How does colour impact how we think or feel?
Apparently, our eyes can distinguish up to ten million colour variations – which is lucky, as these days our screens bombard us with an incredible spectrum of high-definition colours. This desire to replicate every hue, tint, tone and shade precisely is, however, a modern phenomenon.
In the Middle Ages, painters weren’t concerned about portraying colours accurately. Pigments were costly back in Medieval times, and expensive colours, such as ultramarine, vermillion and gold weren’t used for colour accuracy – they were used to reflect the wealth and status of a painting’s owner.

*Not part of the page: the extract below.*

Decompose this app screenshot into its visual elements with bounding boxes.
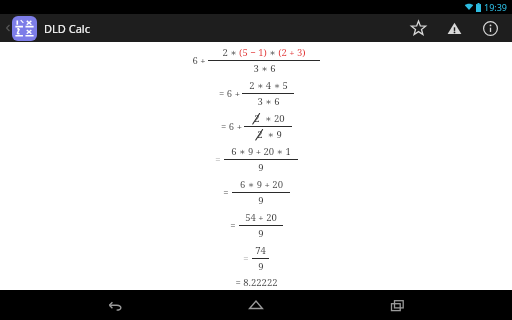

What I find fascinating is that back then, just like today, it was the significance of a colour that was much more important.
Take the colour blue. In Medieval times ultramarine came from lapis lazuli, a gemstone that could only be found in a single mountain range in Afghanistan. Back then, the blue paint cost as much, by weight, as gold. As a result, Baroque painters like Giovanni Battista Salvi depicted the Virgin Mary in a bright ultramarine robe, choosing the colour for its high price rather than any religious symbolism.
Blue has been one of the most popular go-to colours for centuries – be it by Salvi over 300 years ago or by SAP today – the connotations of a colour carries a deeper significance than many of us realise.
How does colour affect how we feel about a brand? What’s the science behind this?
Some brands are instantly recognisable by a colour. If I say Coca-Cola, EasyJet or Linkedin, you’ll immediately visualise their brand colours.
The science behind colour processing is very powerful. There’s been lots research on the relationship between colour and branding, and some of the results are rather surprising – there’s so much more to colour than a colour wheel. Apparently, up to 90% of snap judgments about products are based upon the colour of their logo or packaging alone.
From a marketing perspective, to really understand how we can use colour to its full effect, it’s worth understanding the psychology underpinning different colours and how they affect us on an emotional level. Artist and neuroscientist Bevil Conway has spent many years studying the power of colour, and he believes that “knowing that humans might also be hardwired for certain hues could be a gateway into understanding the neural properties of emotion.”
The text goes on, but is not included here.